What I would like to pay attention to here is the second appearance of Rashid. As a role in the story, this scene only explains who Vincent is. The reason why Rashid is so familiar with the situation is that he himself is nothing but a developer of nanomachines. Even so, it’s just a scenario setup. Let’s take a closer look.
This scene is set in a long staircase that covers from the top to the bottom of the screen, and the only characters are Spike and Rashid. Since it is dusk, the screen is sunk in amber, giving the impression of a stage play.
Spike walks up to Rashid after his long explanation and offers his right hand, “Give it to the doctor.” As Rasheed looks into him, Spike grabs his right hand and hits Rasheed into the epigastrium. Rashid collapses on the spot, and Spike laughs invincibly, “If we meet again … it’s okay.”
This cut catches spikes with a bust shot over the fallen Rashid. I want him to look behind it. The lamp of the building along the stairs is a blue sphere, just like the capsule that contained the nanomachine.
Perhaps nothing is being held in the right hand of Spike, who offered to give it to the doctor. It’s natural because the purpose is to hit. However, the beaten Rasheed replies, “Let’s do it (let’s give it to the doctor),” as if he had received something.
There are no capsules containing nanomachines in this scene. But the round lamp behind the spikes is definitely there. Capsules continue to exist in Spike, Rashid, and in the minds of the audience. A little metaphorical element on the screen connects us with characters, characters with characters.

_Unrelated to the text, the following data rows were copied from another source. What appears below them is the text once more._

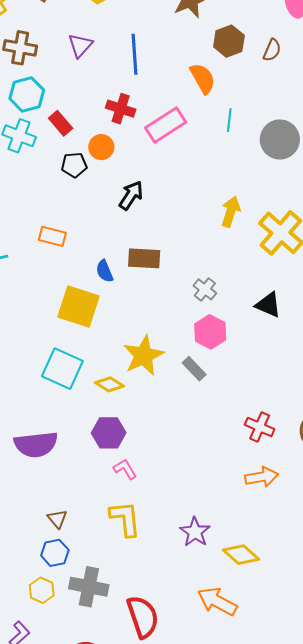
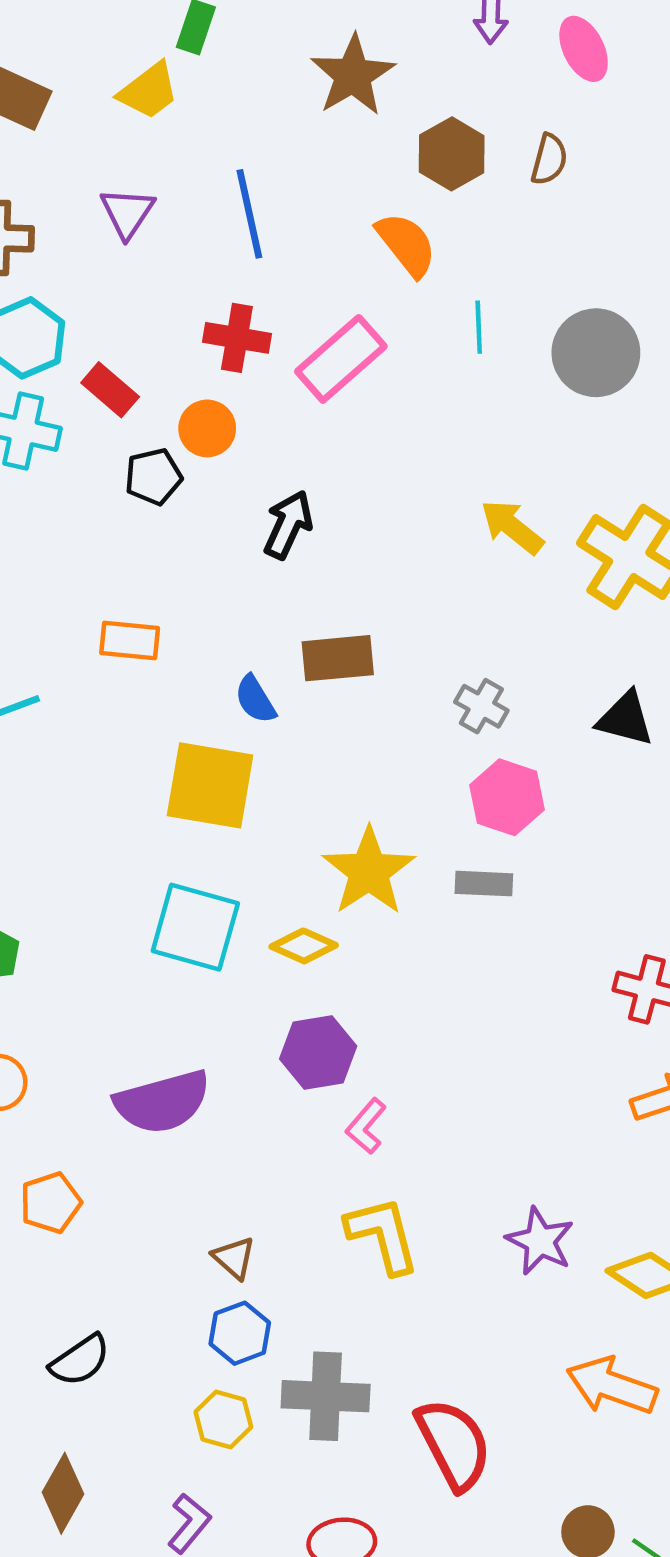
yellow arrow: (231, 212) -> (512, 527), turned -60
gray rectangle: (194, 369) -> (484, 884), turned -35
pink L-shape: (125, 469) -> (366, 1126), turned -100

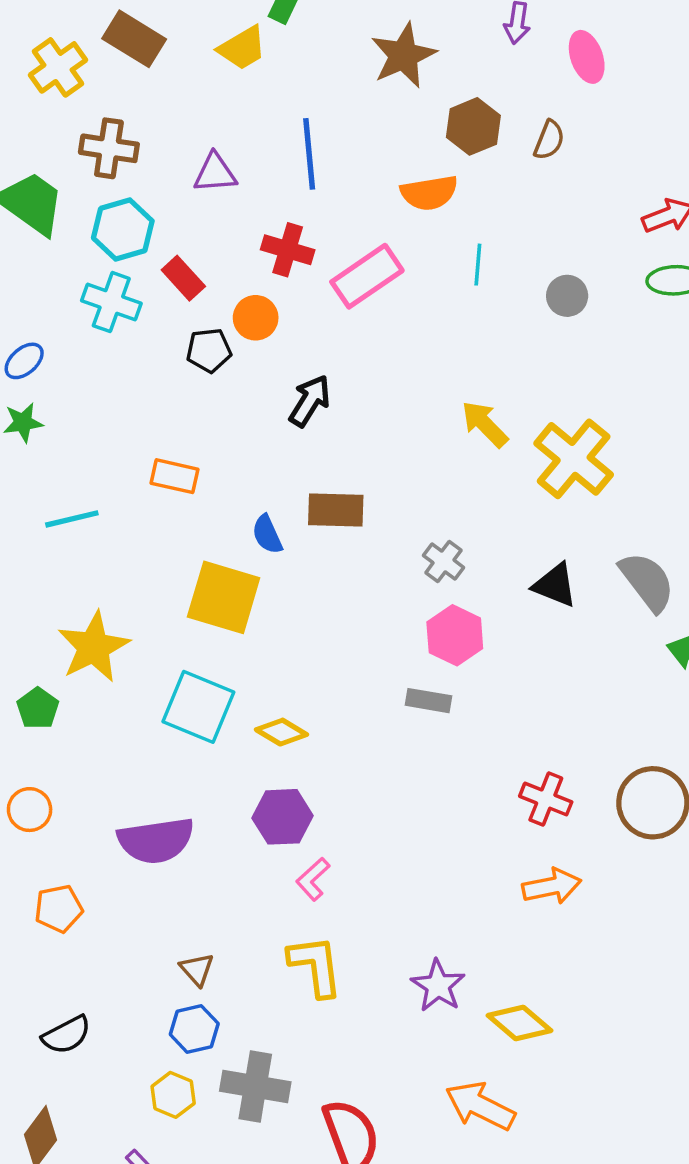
purple triangle: (127, 213) -> (215, 173), moved, turned 45
orange semicircle: (406, 244) -> (429, 193), turned 112
gray circle: (596, 353) -> (567, 296), size x0.6
yellow star: (369, 871) -> (94, 647), moved

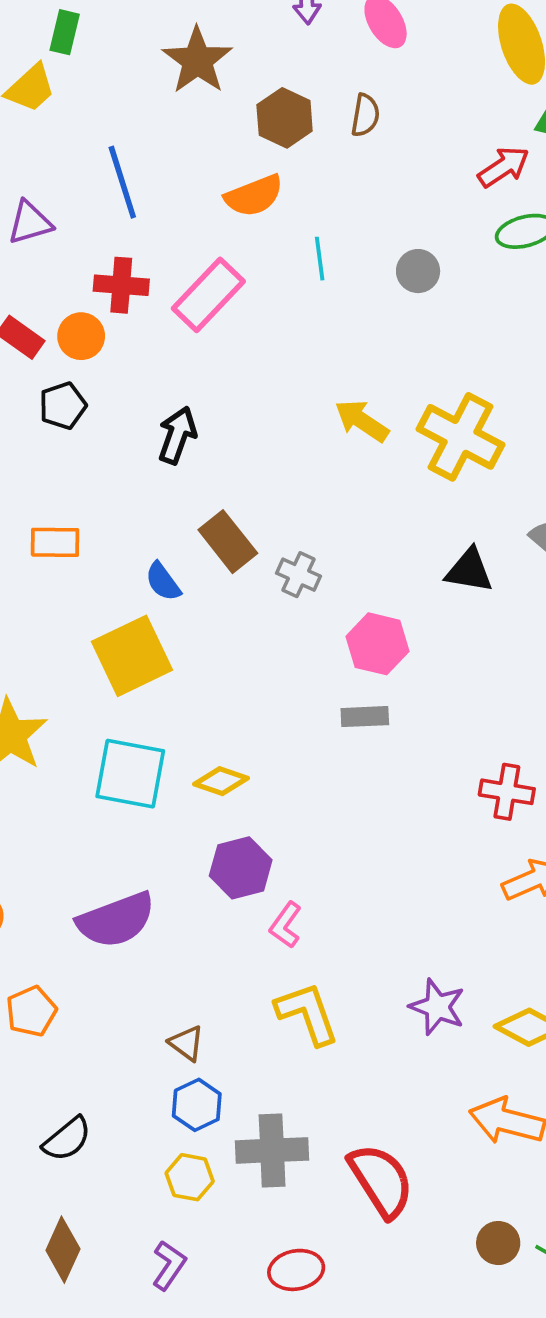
orange circle: (256, 318) -> (81, 336), moved
brown rectangle: (336, 510) -> (228, 542), turned 62
gray cross: (443, 561) -> (298, 575), moved
yellow square: (224, 597) -> (132, 656), turned -30

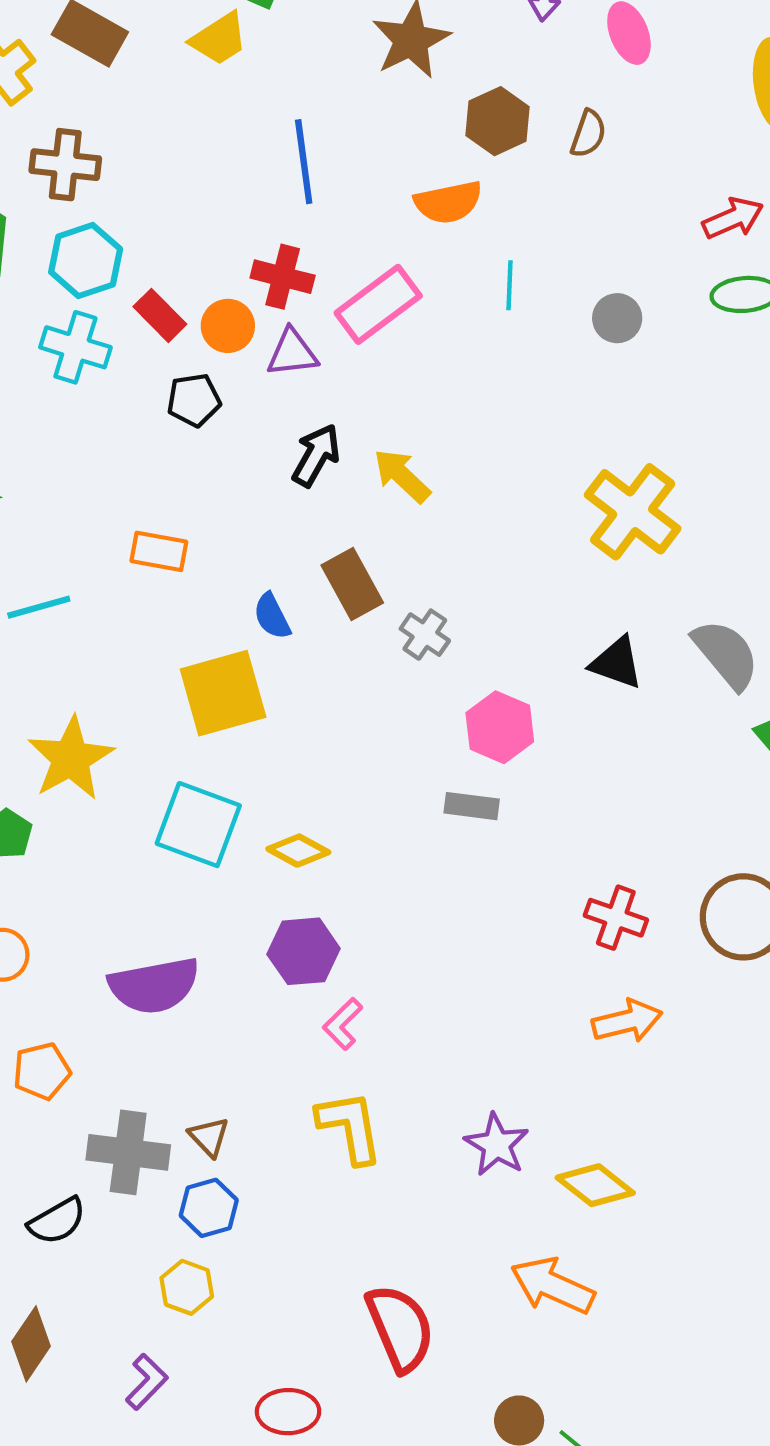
purple triangle: (30, 223) -> (292, 353), moved
yellow arrow: (362, 421) -> (402, 476), moved
gray cross: (272, 1150) -> (128, 1152), moved

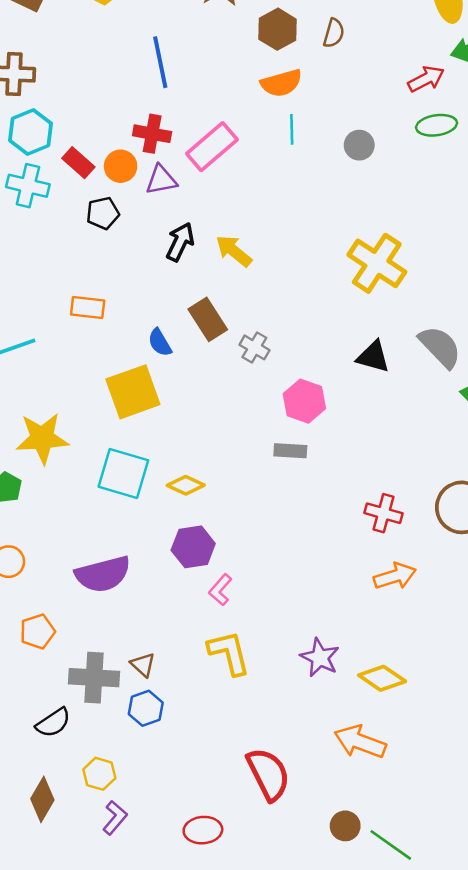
orange semicircle: (448, 202) -> (281, 83), moved
yellow star: (71, 758) -> (42, 438), turned 30
yellow hexagon: (187, 1287) -> (99, 774), moved

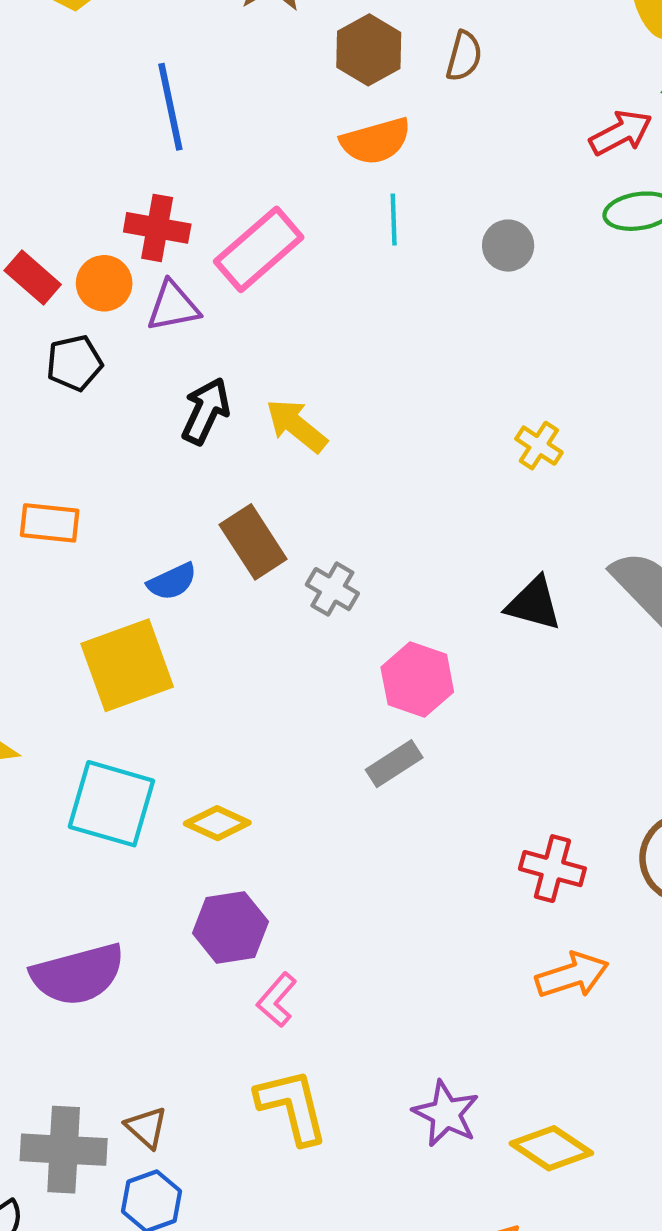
yellow cross: (377, 263) -> (539, 446), size x0.5
blue semicircle: (160, 343) -> (172, 582), turned -84
gray rectangle: (290, 451) -> (394, 764), turned -36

Rashid sighs, “The man (the developer of the nanomachine) isn’t here anymore. It doesn’t exist. No one can stop Vincent.” But the developers of the nanomachines will be Rashid himself, and Spike and Electra are desperate to stop Vincent. The audience instinctively thinks that there is something that is said to be “not” in the dialogue. I expect it to be there. The audience is a little leaning forward … Interesting movies make the audience active.